I had players from twelve teams with the finest displays of their lives. Why not go for all sixteen? I was missing representatives from the Senators, Tigers, Cardinals and Reds. Bob Porterfield went 22-10 in 1953 for Washington and was a key cog in their last .500 season before their departure for Minneapolis, while teammate Mickey Vernon beat out Al Rosen to collect his second bat crown. Harvey Kuenn won the American League batting championship crown for Detroit in 1959 prior to his departure for the Indians in exchange for home run king Rocky Colovito. Two to go . . . That left the Cardinals and Reds.

     The St. Louis Cardinals of the 1950's had Musial, Slaughter and Schoendinst, all residents of Cooperstown. Ken Boyer? His greatest year in 1964, so no go.  Harvey Haddix went 20-9 in 1953 but appeared in seven games in 1952. Was he a rookie? The powers of baseball said no and Jim Gilliam of Brooklyn took those honors in 1953. Thinking about it, Harvey Haddix, as a member of the Pittsburgh Pirates in 1959, pitched the finest game ever thrown in the history of baseball and lost it. He has always sparked a lot of interest among fans and writers alike.

What about the Reds? They had come from nowhere to make a three-way race against the Dodgers and the Braves in 1956, powered by Ted Kluszewski and company. They also won the last 154-game pennant in history in 1961 and were paced on the mound by Joey Jay with his twenty-one wins. Why not??

I then decided to add a few players as they enjoyed their finest performances and complemented the primary subject. Del Ennis, John Antonelli, Vern Law and Jim O’Toole were added to the flag winners in 1950, 1954, 1960 and 1961. Mickey Vernon joined Porterfield in the Senators’ last decent season, in 1953. 

The big difference in baseball then and baseball now besides the high salaries and pampered egos was that the majority of games were played during the day, pitchers aimed to complete their starts, and the doubleheader was a Sunday staple. The length of the games today is directly tied to the media and its necessity to pay its bills. Ned Garver pitched a 10-9 complete game in 1951 in two and one-half hours. The players seemed to have fun and time between innings was not dictated by network whims. The owners and management were shown the way by such diverse personalities as Branch Rickey and Bill Veeck. The absence of specialists and the expansion of the pitching staff plus the experiment called the designated hitter have changed the game and not necessarily for the better. How many Hall of Famers have made it aided by longevity and batting statistics gathered while not having duty in the field?

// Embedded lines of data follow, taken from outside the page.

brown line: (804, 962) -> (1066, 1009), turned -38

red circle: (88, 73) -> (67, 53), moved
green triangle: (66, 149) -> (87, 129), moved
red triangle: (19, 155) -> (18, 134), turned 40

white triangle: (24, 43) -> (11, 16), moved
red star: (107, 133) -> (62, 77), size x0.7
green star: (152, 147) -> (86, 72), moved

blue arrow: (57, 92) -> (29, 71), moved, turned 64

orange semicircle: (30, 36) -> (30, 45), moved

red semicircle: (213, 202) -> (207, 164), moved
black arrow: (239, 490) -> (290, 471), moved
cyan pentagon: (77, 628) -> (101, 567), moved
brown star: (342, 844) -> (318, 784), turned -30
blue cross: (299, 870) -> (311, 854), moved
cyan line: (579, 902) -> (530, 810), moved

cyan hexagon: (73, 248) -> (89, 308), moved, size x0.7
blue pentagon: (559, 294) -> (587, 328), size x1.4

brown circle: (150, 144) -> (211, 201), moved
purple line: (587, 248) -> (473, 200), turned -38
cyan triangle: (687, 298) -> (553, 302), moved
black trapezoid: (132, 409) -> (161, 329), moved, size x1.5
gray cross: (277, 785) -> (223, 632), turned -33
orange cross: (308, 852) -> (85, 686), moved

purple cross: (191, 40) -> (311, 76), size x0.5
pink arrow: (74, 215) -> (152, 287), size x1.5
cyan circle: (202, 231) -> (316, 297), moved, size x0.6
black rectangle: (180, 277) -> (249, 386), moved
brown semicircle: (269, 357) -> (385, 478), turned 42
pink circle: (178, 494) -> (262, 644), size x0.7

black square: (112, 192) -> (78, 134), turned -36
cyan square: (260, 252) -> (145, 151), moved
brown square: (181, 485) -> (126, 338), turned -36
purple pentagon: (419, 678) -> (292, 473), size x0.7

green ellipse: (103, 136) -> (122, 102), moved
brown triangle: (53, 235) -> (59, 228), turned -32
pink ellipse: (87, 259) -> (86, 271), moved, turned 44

So much for editorials. I have enjoyed the work that was required in doing the research for the book. I have tried to send each player a copy of his essay in order to catch any omissions and/or errors. Mrs. Jim Konstanty sent back a copy full of red marks. Dusty Rhodes sat with me for a few hours and he was very gracious. He encouraged me to get on with the project “because we ain’t gettin’ any younger”. Bob Shaw welcomed me into his office and was very helpful in my getting his piece right. I had the pleasure of spending time on the phone with Ned Garver, Hank and Jeanne Sauer, Katherine Jensen and Mary Konstanty, all of whom were very helpful.

Please enjoy reading it as much as I loved putting it together.